Leven en werken betekent consumeren en consumeren veroorzaakt afval. Wie zijn in dit proces de betrokkenen, wat is hun rol of welke verantwoordelijkheid hebben zij?

Waar kan er iets verbeterd worden?
  1. De meest intensieve gebruikers van dit gebied (tussen de Calandlaan en Lelylaan tot de Huizingalaan) zijn de buurtbewoners, die o.a. in woningen van Lieven De Key wonen. De woningbouwvereniging zou haar huurders (beter en op een effectievere manier) moeten instrueren met betrekking tot de regels die gelden voor het aanbieden van afval en het schoonhouden van de buurt.
  2. De bezoekers van de IND en de leerlingen van het Calvijn komen uit het station naar de gebouwen gelopen. Voor de IND en het Calvijn staan afvalbakken, die niet berekend zijn op het aantal gebruikers en de weersomstandigheden. De bakken zijn te klein, niet dicht genoeg en er zijn er te weinig. Dit probleem speelt in dit hele gebied een rol.
  3. Het Calvijn moet zijn verantwoordelijkheid nemen voor de leerlingen die een grote bijdrage leveren aan het probleem. Dit zou kunnen door bijvoorbeeld als onderdeel van een lesprogramma wekelijks een wisselend groepje leerlingen o.l.v. een leraar in de buurt afval te laten prikken (Een ‘doe-les’, geen ‘gelul’ dus).
  4. De 10 horecazaken/eetwinkels op een rij van 14 winkels aan het begin van de Calandlaan vormen een uitdaging voor de gemeente. Deze zaken op dit rijtje leveren een grote bijdrage aan het vuilnisprobleem in het gebied.

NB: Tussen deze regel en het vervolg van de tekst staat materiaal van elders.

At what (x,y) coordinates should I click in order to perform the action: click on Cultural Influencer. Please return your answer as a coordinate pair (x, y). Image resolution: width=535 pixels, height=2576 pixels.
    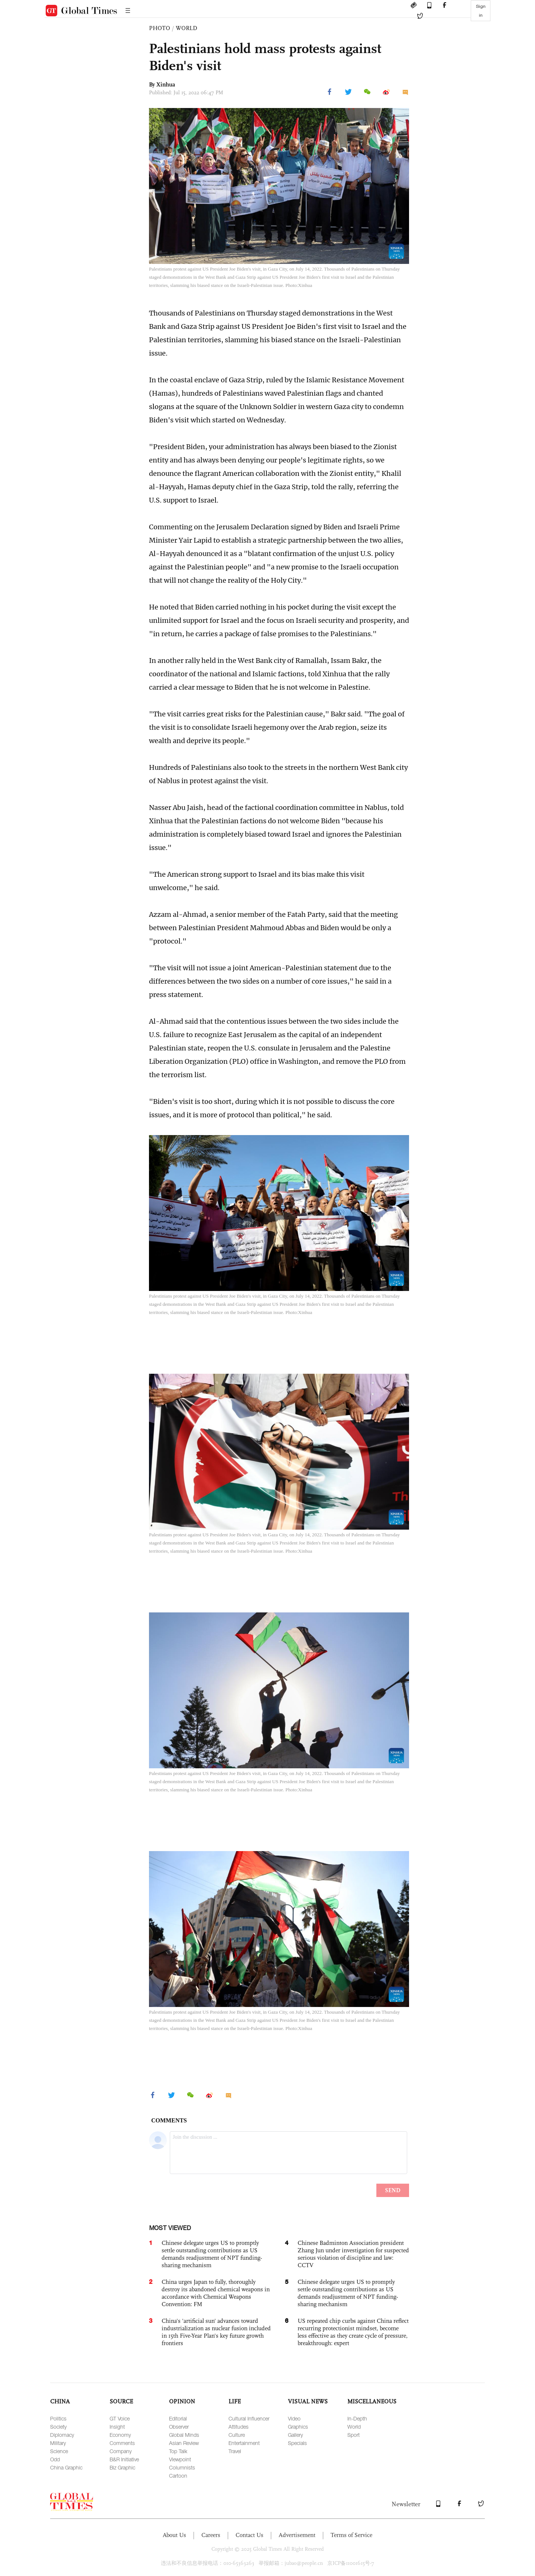     Looking at the image, I should click on (248, 2418). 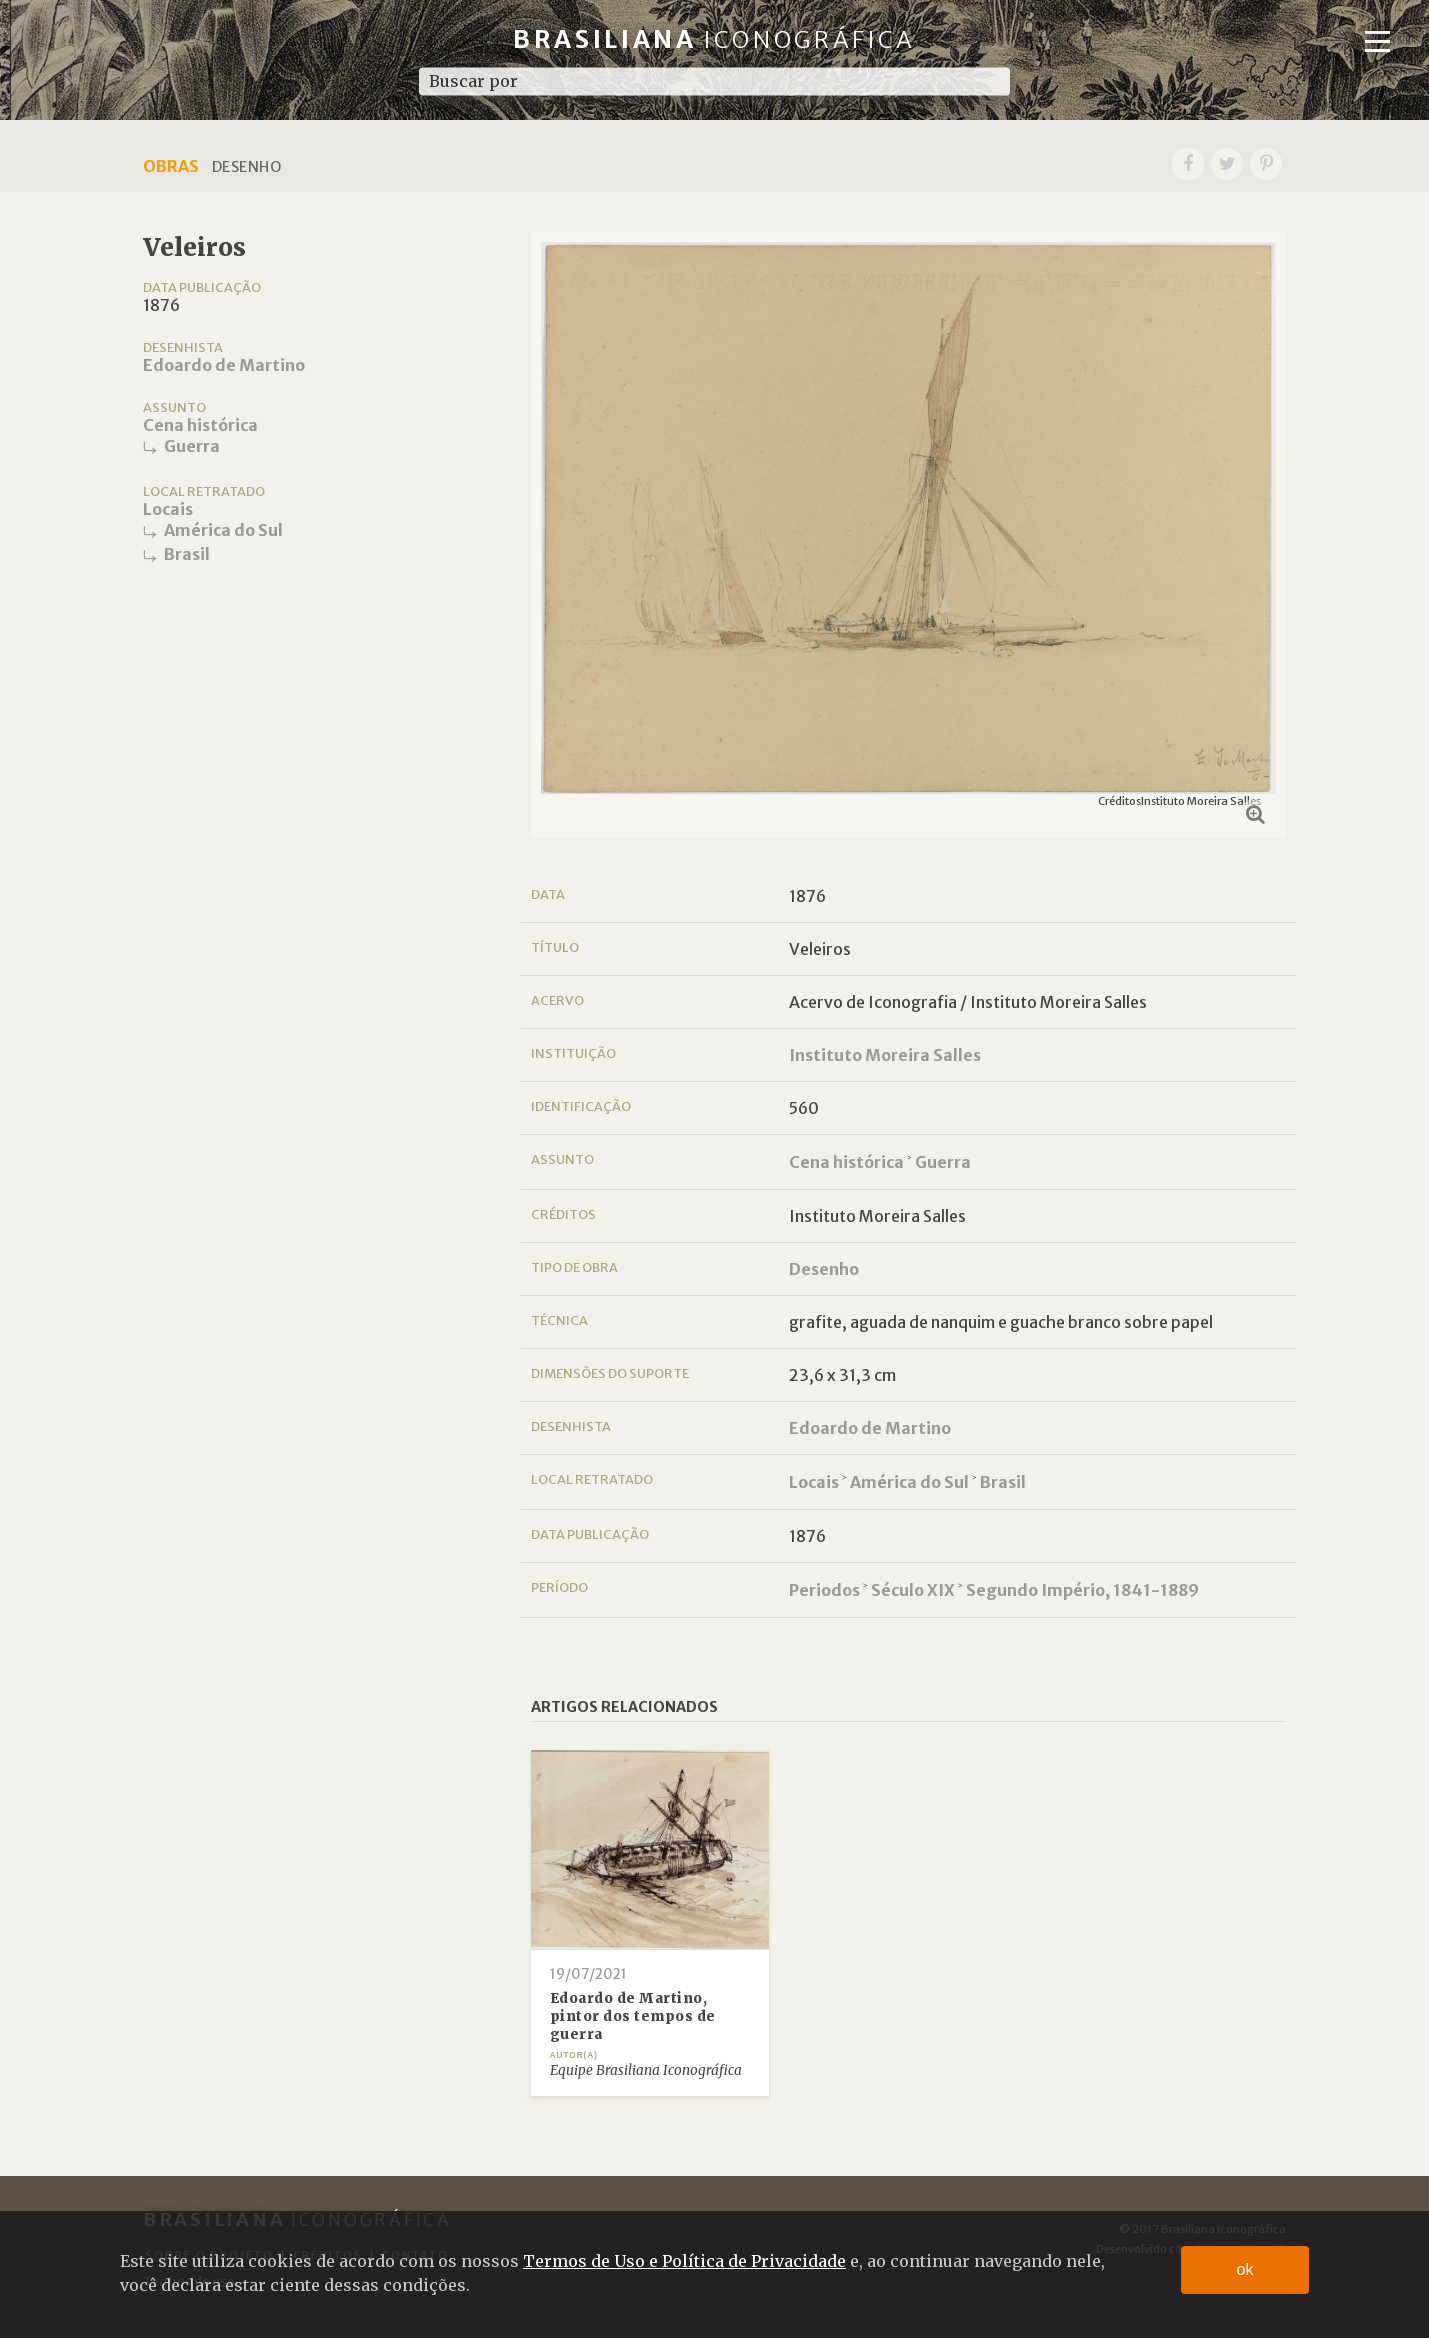  I want to click on Século XIX, so click(913, 1590).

  5. Helaas staat het bestemmingsplan alle vormen van horeca en detailhandel toe en heeft de gemeente waarschijnlijk op basis van het huidige bestemmingsplan geen mogelijkheden om broodjes-/fastfood-zaken te weren. Verder belanden we hier in een discussie die momenteel speelt bij de gemeente: moet je dit soort zaken zien als horeca of als detailhandel? En indien deze als horeca worden gezien, onder welke categorie (fastfood) vallen zij? Dit onderscheid lijkt wel relevant aangezien de gemeente bij horeca meer mogelijkheden heeft om via de exploitatievergunning voorschriften op te leggen en enigszins te sturen op het gebruik. Mogelijk dat de gemeente dan ook via voorschriften in eventuele exploitatievergunningen (niet alle zaken zullen een exploitatievergunning hebben) regels kan stellen over de wijze waarop met afval van de klanten wordt omgegaan.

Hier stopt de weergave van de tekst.